A four-vehicle platoon of the combat cars which had been firing in support now kicked themselves sedately from the ridgeline and proceeded down the slope. Dust bloomed neatly around the margin of the plenum chamber of each,trailing and spreading behind the big, dazzle-painted iridium forms. A powergun bolt hissed so high overhead that it could scarcely be said to be aimed at the cars. Over a dozen tribarrels replied in gorgeous fountains of light that merged kilometers away like strands being spun into a single thread.
"When you've had as many of your buddies zapped as we have," said a poof complacently to the Slammer who had earned his commission on Emporion when he, as ranking sergeant, had consolidated his company's position on the landing zone, "then you'll understand."
"Blood and martyrs, Loot!"said Profile Bourne as he squinted upslope."That's Alpha Company—it's the White Mice and Colonel Hammer!"
"The only good Molt," said the captain, raising overhead the shotgun he held at the balance and eyeing the infant in Lieutenant Hawker's arms as if it were the nail he was about to hammer, "is a dead—"
And the Loot shot him through the bridge of the nose. Bloody hell, thought Bourne as he sprayed first a poof whose gun was half-pointed, then the one who leaped toward the truck and the weapon mounted there. Had he reloaded after popping the round into the nursery chamber? Bourne's first target was falling forward,tangled with the man the Loot had killed, and the second bounced from the side of the truck, the back of his uniform ablaze and all his muscles gone flaccid in midleap. A bolt that had gotten away from Bourne punched a divot of rock from the polished wall of the tunnel.
"Profile, that's enough!" the Loot screamed, but of course it wasn't.
The Oltenian with a bit of his own or a comrade's shot-charge in his calf was trying to unsling his shotgun. Everything in the sergeant's mind was as clear and perfect as gears meshing. The emotion that he felt, electric glee at the unity of the world centered on his gun fight, had no more effect on his functioning than would his fury if the submachine gun jammed. In that case, he would finish the job with the glowing iridium barrel as he had done twice in the past . . . .
The submachine gun functioned flawlessly. Bourne aimed low so that stray shots would clear the Loot, lunging to try to stop his subordinate; and as the trio of poofs doubled up, the second burst hacked into their spines.
This close, a firefight ended when nobody on one side or the other could pull a trigger anymore. The Loot knew that.
Combat cars whining like a pair of restive banshees slid to a dynamic halt to either side of the tunnel archway. The central tribarrel, directly behind the driver's hatch, and one wing gun of each bore on the detection team from close enough to piss if the wind were right. Despite the slope, the cars were not grounded; their drivers held them amazingly steady on thrust alone, their skirts hovering only millimeters above the rocky soil. The offside gunner from either car jumped out and walked around his vehicle with pistol drawn.

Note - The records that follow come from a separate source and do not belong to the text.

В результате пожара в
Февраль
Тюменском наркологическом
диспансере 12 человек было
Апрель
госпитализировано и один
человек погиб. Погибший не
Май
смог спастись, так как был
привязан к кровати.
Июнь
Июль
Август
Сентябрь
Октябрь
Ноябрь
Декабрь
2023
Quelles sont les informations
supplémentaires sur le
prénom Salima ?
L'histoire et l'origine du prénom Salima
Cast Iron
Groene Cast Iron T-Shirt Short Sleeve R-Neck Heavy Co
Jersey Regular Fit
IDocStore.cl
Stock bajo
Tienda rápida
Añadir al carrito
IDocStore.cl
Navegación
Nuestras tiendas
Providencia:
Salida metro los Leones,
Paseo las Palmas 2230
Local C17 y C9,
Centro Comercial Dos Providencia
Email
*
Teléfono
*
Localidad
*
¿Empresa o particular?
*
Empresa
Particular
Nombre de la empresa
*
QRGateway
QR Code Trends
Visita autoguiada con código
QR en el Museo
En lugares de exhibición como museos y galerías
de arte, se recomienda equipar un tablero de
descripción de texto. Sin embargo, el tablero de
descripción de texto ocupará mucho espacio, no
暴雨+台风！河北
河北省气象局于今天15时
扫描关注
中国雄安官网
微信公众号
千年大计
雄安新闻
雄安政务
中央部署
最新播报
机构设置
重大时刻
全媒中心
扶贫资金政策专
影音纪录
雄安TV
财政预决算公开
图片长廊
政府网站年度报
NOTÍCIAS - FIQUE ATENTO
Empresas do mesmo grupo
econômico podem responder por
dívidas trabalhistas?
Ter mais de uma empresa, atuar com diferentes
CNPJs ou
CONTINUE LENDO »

Lieutenant Hawker turned very slowly, raising his gunhand into the air. The infant Molt clutched in the crook of the other arm began to greet angrily, disturbed perhaps by the screams and the smell of men's bodies convulsing without conscious control.

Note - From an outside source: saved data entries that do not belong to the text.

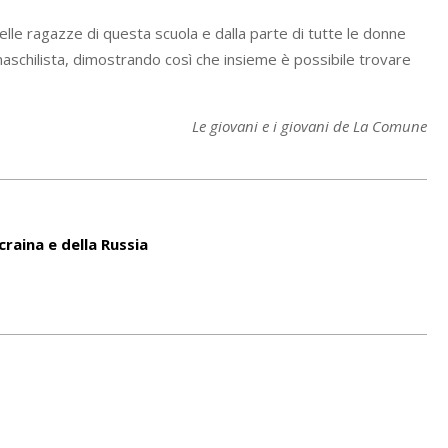
elle ragazze di questa scuola e dalla parte di tutte le donne
maschilista, dimostrando così che insieme è possibile trovare
Le giovani e i giovani de La Comune
craina e della Russia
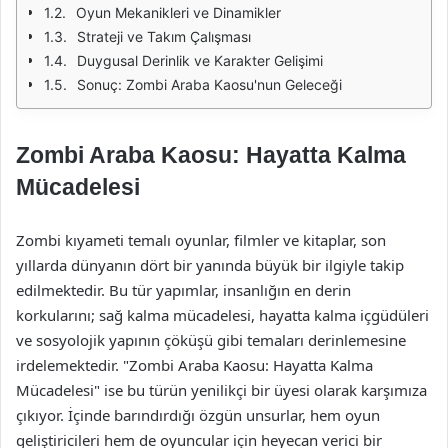
Oyun Mekanikleri ve Dinamikler
Strateji ve Takım Çalışması
Duygusal Derinlik ve Karakter Gelişimi
Sonuç: Zombi Araba Kaosu'nun Geleceği
Zombi Araba Kaosu: Hayatta Kalma
Mücadelesi
Zombi kıyameti temalı oyunlar, filmler ve kitaplar, son
yıllarda dünyanın dört bir yanında büyük bir ilgiyle takip
edilmektedir. Bu tür yapımlar, insanlığın en derin
korkularını; sağ kalma mücadelesi, hayatta kalma içgüdüleri
ve sosyolojik yapının çöküşü gibi temaları derinlemesine
irdelemektedir. "Zombi Araba Kaosu: Hayatta Kalma
Mücadelesi" ise bu türün yenilikçi bir üyesi olarak karşımıza
çıkıyor. İçinde barındırdığı özgün unsurlar, hem oyun
geliştiricileri hem de oyuncular için heyecan verici bir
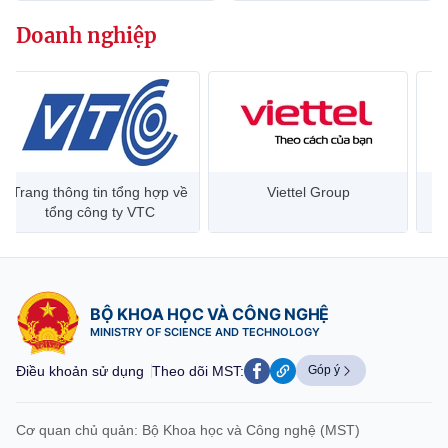
Chọn ngôn ngữ
Doanh nghiệp
Vietnamese
English
BỘ KHOA HỌC VÀ CÔNG NGHỆ
MINISTRY OF SCIENCE AND TECHNOLOGY
Trang thông tin tổng hợp về
Viettel Group
Điều khoản sử dụng
Theo dõi MST:
Góp ý
tổng công ty VTC
Cơ quan chủ quản: Bộ Khoa học và Công nghệ (MST)
Chịu trách nhiệm nội dung: Nguyễn Thị Hải Hằng
BỘ KHOA HỌC VÀ CÔNG NGHỆ
Giám đốc Trung tâm Truyền thông Khoa học và Công nghệ.
MINISTRY OF SCIENCE AND TECHNOLOGY
Liên hệ
Địa chỉ: Ban Biên tập Cổng TTĐT - 18 Nguyễn Du, TP. Hà Nội
Điều khoản sử dụng
Theo dõi MST:
Góp ý
Điện thoại: 024 3936 9506
Email:
stc@mst.gov.vn
©2026 Bản quyền thuộc Bộ Khoa Học và Công Nghệ
Cơ quan chủ quản: Bộ Khoa học và Công nghệ (MST)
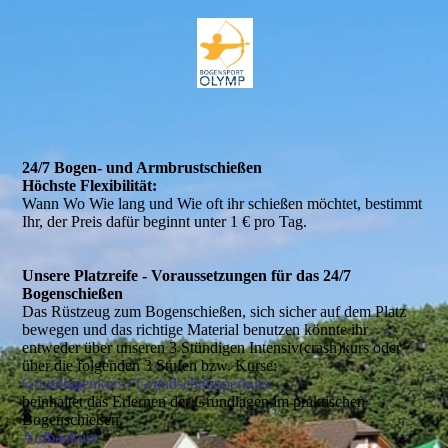
24/7 Bogen- und Armbrustschießen
Höchste Flexibilität:
Wann Wo Wie lang und Wie oft ihr schießen möchtet, bestimmt
Ihr, der Preis dafür beginnt unter 1 € pro Tag.
Unsere Platzreife - Voraussetzungen für das 24/7
Bogenschießen
Das Rüstzeug zum Bogenschießen, sich sicher auf dem Platz
bewegen und das richtige Material benutzen könnte ihr
entweder über unseren 3 Stündigen Intensiv(crash)kurs oder
über die folgenden 3 Stufen bzw. Kurse:
Grundlagenkurs / Grundschnupperkurs:
beinhaltet das Erlernen der Grundlagen im praktischen
Bogenschießen.
Aufbaukurs:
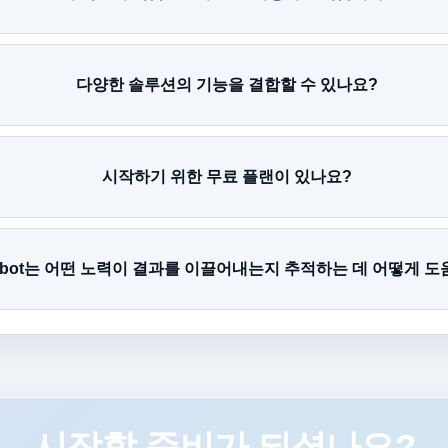
다양한 솔루션의 기능을 결합할 수 있나요?
시작하기 위한 무료 플랜이 있나요?
RL.bot는 어떤 노력이 결과를 이끌어내는지 추적하는 데 어떻게 
시작할 준비가 되셨나요?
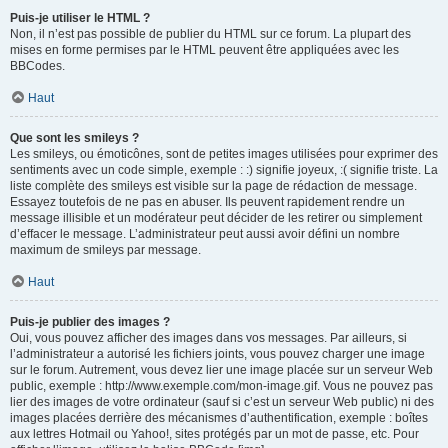
Puis-je utiliser le HTML ?
Non, il n’est pas possible de publier du HTML sur ce forum. La plupart des
mises en forme permises par le HTML peuvent être appliquées avec les
BBCodes.
Haut
Que sont les smileys ?
Les smileys, ou émoticônes, sont de petites images utilisées pour exprimer des
sentiments avec un code simple, exemple : :) signifie joyeux, :( signifie triste. La
liste complète des smileys est visible sur la page de rédaction de message.
Essayez toutefois de ne pas en abuser. Ils peuvent rapidement rendre un
message illisible et un modérateur peut décider de les retirer ou simplement
d’effacer le message. L’administrateur peut aussi avoir défini un nombre
maximum de smileys par message.
Haut
Puis-je publier des images ?
Oui, vous pouvez afficher des images dans vos messages. Par ailleurs, si
l’administrateur a autorisé les fichiers joints, vous pouvez charger une image
sur le forum. Autrement, vous devez lier une image placée sur un serveur Web
public, exemple : http://www.exemple.com/mon-image.gif. Vous ne pouvez pas
lier des images de votre ordinateur (sauf si c’est un serveur Web public) ni des
images placées derrière des mécanismes d’authentification, exemple : boîtes
aux lettres Hotmail ou Yahoo!, sites protégés par un mot de passe, etc. Pour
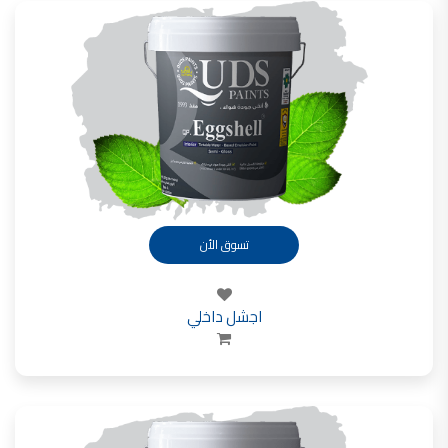
فلل للبيع,
فلل للبيع في عمان - طريق المطار
فيلا مع مسبح للبيع في الاردن
فيلا مع مسبح للبيع
فلل للبيع في الاردن
فلل للبيع في عبدون
فلل للبيع في الظهير
فلل للبيع في خلدا
فلل للبيع في السلط
مفروشات فاخرة
صالونات تجميل,
اسماء صالونات تجميل,
اسماء صالونات تجميل في سوريا,
أسماء صالونات تجميل في أمريكا,
صالونات في الصويفية,
تسوق الأن
اسماء صالونات تجميل في لبنان,
صالونات في عمان للسيدات,
أسماء صالونات تجميل في إيطاليا,
عروض صالونات التجميل في عمان
دهان بيت,
اجشل داخلي
دهان بيوت ,
بيت يدهن,
دهين معلم,
دهان جدران ,
دهان منازل ,
دهان ضد العن,
عروض دهان بيوت ,
عروض دهان
دهان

A dead man's hand was thrashing at Profile's boot. He stepped back, noticing that the hair on the back of his left hand, clutching the foregrip of his weapon, had crinkled from the heat of the barrel.
"I want you both to unsnap the shoulder loop of your slings," said a voice, clear in Bourne's ears because it came through his commo helmet and not over the rush of the big fans supporting tonnes of combat car so close by.
There was no threat in the words, no emotion in the voice. The quartet of tribarrels was threat enough, and as for emotion—killing wasn't a matter of emotion for men like Profile Bourne and the troopers of Headquarters Company—the White Mice.